START DATA TO EXAMINE

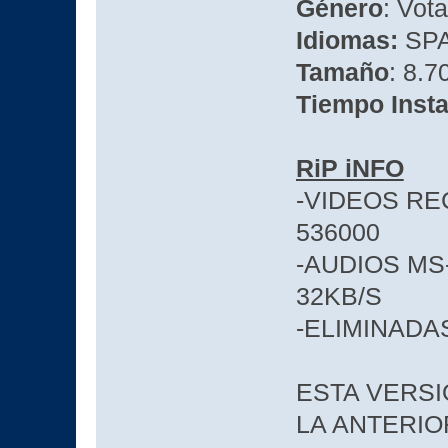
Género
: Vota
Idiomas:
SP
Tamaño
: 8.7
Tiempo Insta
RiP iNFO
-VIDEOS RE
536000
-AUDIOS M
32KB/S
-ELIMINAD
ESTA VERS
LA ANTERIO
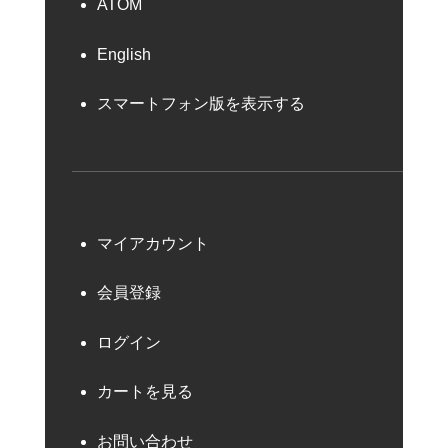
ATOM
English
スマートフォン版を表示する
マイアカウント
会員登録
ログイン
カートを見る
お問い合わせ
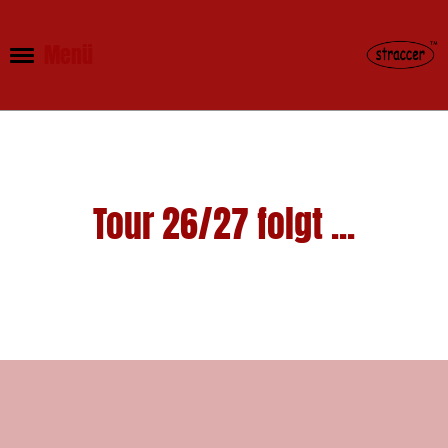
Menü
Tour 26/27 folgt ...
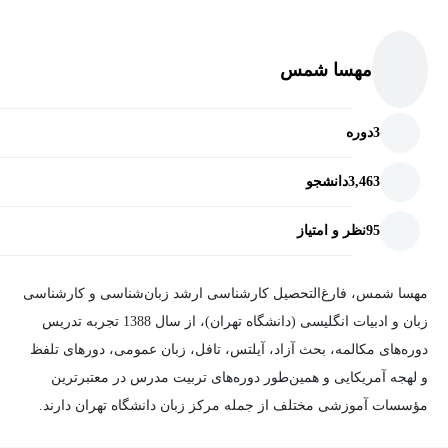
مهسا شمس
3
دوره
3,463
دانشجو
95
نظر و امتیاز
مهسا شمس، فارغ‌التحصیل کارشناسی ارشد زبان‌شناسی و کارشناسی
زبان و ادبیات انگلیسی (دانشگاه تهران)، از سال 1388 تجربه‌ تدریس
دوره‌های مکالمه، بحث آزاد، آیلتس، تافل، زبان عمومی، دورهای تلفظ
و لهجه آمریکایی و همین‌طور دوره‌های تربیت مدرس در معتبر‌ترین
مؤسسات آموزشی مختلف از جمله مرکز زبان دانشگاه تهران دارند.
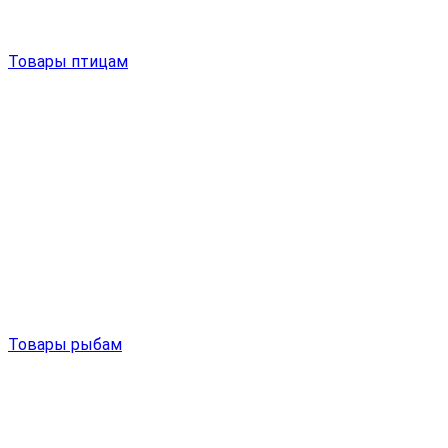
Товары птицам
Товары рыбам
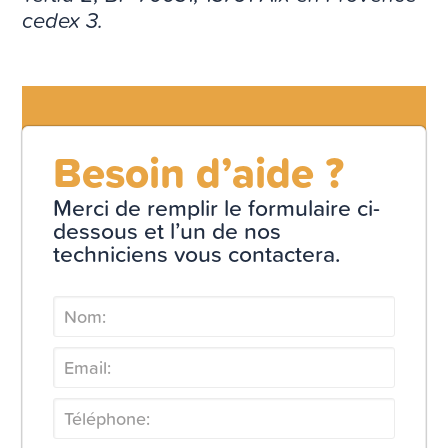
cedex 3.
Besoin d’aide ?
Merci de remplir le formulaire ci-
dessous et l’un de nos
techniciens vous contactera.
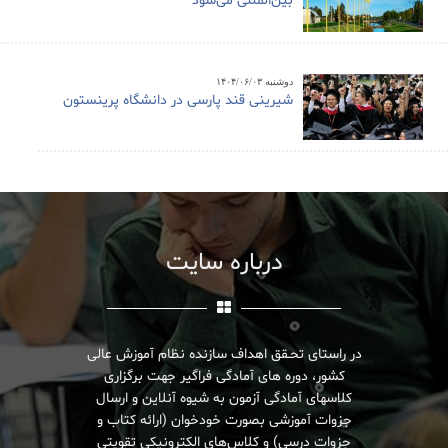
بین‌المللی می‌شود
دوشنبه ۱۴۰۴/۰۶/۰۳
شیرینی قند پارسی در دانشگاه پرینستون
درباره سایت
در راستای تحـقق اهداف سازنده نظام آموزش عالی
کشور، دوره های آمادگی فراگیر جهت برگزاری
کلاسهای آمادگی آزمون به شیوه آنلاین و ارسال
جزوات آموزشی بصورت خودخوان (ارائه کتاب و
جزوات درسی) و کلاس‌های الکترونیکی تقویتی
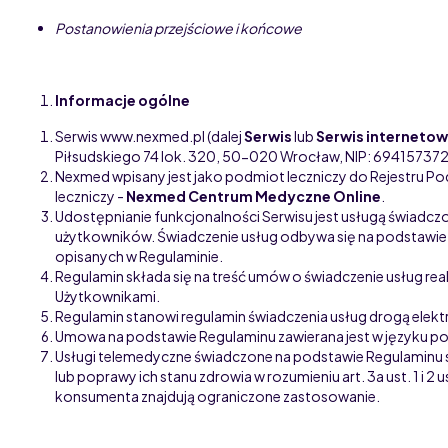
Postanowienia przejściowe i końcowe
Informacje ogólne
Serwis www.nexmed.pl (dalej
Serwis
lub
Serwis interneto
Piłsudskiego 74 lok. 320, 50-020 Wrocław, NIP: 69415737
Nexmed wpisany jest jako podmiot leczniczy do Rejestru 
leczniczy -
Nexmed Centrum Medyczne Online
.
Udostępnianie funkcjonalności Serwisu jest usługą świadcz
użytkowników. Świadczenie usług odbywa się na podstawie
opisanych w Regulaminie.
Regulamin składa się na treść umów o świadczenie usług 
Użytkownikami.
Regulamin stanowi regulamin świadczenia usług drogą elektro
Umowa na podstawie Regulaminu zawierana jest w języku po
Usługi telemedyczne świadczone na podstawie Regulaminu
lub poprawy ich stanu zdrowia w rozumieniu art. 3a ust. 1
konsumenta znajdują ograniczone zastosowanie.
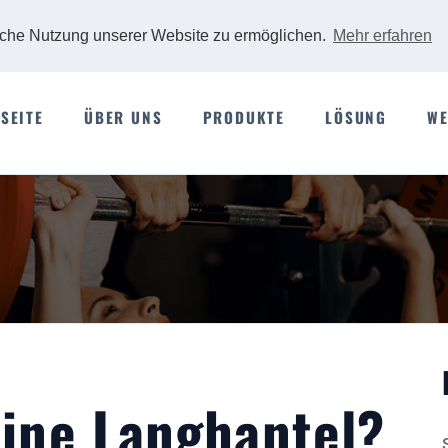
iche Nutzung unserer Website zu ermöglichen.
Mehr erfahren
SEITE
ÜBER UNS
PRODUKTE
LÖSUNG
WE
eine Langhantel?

END DATA TO EXAMINE

WHAT TO DO: In the copy, include exactly the lines from the one containing "جزوات آموزشی بصورت خودخوان (ارائه کتاب و" through the last line of the records, and no pictures or other text.

ANSWER BOX:
جزوات آموزشی بصورت خودخوان (ارائه کتاب و
جزوات درسی) و کلاس‌های الکترونیکی تقویتی
Postanowienia przejściowe i końcowe
Informacje ogólne
Serwis www.nexmed.pl (dalej
Serwis
lub
Serwis interneto
Piłsudskiego 74 lok. 320, 50-020 Wrocław, NIP: 69415737
Nexmed wpisany jest jako podmiot leczniczy do Rejestru 
leczniczy -
Nexmed Centrum Medyczne Online
.
Udostępnianie funkcjonalności Serwisu jest usługą świadcz
użytkowników. Świadczenie usług odbywa się na podstawie
opisanych w Regulaminie.
Regulamin składa się na treść umów o świadczenie usług 
Użytkownikami.
Regulamin stanowi regulamin świadczenia usług drogą elektro
Umowa na podstawie Regulaminu zawierana jest w języku po
Usługi telemedyczne świadczone na podstawie Regulaminu
lub poprawy ich stanu zdrowia w rozumieniu art. 3a ust. 1
konsumenta znajdują ograniczone zastosowanie.
iche Nutzung unserer Website zu ermöglichen.
Mehr erfahren
SEITE
ÜBER UNS
PRODUKTE
LÖSUNG
WE
eine Langhantel?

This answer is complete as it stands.